*** GIVEN INFORMATION Section Begins ***
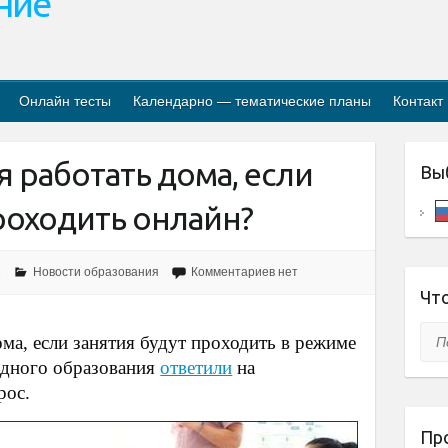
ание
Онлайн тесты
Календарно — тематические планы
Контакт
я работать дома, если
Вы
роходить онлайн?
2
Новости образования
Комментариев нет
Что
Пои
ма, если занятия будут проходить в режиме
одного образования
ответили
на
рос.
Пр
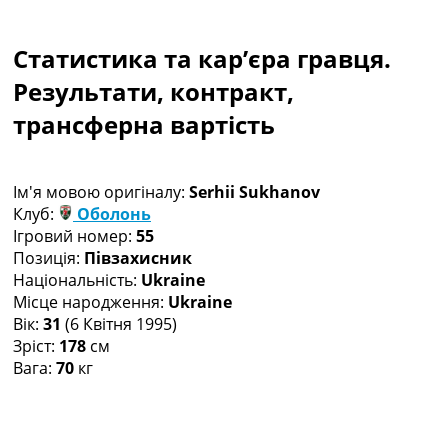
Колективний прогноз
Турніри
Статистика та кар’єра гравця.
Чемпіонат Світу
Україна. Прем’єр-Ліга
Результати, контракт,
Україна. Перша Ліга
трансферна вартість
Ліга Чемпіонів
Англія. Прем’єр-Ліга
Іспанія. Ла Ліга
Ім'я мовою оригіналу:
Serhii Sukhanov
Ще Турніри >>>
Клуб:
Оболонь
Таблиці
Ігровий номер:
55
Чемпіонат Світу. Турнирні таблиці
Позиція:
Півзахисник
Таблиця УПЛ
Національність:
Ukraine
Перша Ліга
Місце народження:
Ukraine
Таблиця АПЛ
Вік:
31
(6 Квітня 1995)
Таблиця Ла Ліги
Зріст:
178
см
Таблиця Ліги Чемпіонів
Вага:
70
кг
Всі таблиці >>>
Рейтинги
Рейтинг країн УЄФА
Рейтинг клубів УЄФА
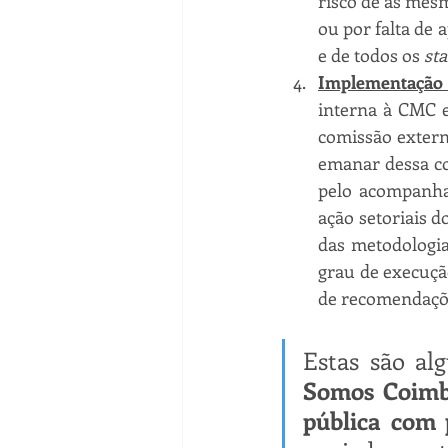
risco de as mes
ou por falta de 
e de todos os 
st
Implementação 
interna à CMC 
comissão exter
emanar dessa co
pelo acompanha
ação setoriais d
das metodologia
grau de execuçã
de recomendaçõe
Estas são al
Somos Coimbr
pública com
*** GIVEN INFORMATION Section Ends ***
*** GIVEN INFORMATION Section Begins ***
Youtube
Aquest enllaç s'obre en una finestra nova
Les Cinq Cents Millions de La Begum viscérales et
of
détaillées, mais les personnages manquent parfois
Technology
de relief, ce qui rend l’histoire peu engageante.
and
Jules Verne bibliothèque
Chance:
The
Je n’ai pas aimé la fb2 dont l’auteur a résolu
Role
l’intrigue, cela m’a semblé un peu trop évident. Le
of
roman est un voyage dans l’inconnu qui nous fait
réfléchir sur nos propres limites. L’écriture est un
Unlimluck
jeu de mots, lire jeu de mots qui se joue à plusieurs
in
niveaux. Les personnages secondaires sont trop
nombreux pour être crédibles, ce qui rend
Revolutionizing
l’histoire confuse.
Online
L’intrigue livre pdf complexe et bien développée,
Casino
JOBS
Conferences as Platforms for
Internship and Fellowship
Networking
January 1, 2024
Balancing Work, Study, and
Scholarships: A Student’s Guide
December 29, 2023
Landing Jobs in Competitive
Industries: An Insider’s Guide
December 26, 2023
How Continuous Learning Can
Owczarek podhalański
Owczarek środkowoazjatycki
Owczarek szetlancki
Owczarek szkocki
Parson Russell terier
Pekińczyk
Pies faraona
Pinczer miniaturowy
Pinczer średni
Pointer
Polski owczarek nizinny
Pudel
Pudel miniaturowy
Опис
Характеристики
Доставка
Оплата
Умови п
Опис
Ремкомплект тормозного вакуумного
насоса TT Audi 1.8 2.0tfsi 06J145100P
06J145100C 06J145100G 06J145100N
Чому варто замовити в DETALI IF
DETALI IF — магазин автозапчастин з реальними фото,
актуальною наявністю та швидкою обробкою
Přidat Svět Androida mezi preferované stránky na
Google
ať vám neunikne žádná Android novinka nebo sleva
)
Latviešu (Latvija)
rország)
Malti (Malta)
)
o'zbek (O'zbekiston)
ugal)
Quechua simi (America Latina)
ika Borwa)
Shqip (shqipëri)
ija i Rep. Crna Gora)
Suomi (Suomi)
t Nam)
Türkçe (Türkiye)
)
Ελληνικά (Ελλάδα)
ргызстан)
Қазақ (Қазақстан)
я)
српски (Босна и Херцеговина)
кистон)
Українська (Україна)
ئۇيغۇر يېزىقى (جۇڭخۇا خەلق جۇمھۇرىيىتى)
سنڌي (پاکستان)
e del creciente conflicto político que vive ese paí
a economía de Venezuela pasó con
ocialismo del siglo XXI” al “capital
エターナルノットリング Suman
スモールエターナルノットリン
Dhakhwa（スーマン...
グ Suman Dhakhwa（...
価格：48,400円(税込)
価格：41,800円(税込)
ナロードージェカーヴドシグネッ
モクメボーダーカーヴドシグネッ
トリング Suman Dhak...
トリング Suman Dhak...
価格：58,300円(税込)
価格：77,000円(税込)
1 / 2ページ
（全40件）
*** GIVEN INFORMATION Section Ends ***
§ **ABOUT THIS EXERCISE**
Using the entries above, repeat only the lines from the one containing "Malti (Malta)" through the one containing "スモールエターナルノットリン", end lines included.

§ **ANSWER AREA**
Malti (Malta)
)
o'zbek (O'zbekiston)
ugal)
Quechua simi (America Latina)
ika Borwa)
Shqip (shqipëri)
ija i Rep. Crna Gora)
Suomi (Suomi)
t Nam)
Türkçe (Türkiye)
)
Ελληνικά (Ελλάδα)
ргызстан)
Қазақ (Қазақстан)
я)
српски (Босна и Херцеговина)
кистон)
Українська (Україна)
ئۇيغۇر يېزىقى (جۇڭخۇا خەلق جۇمھۇرىيىتى)
سنڌي (پاکستان)
e del creciente conflicto político que vive ese paí
a economía de Venezuela pasó con
ocialismo del siglo XXI” al “capital
エターナルノットリング Suman
スモールエターナルノットリン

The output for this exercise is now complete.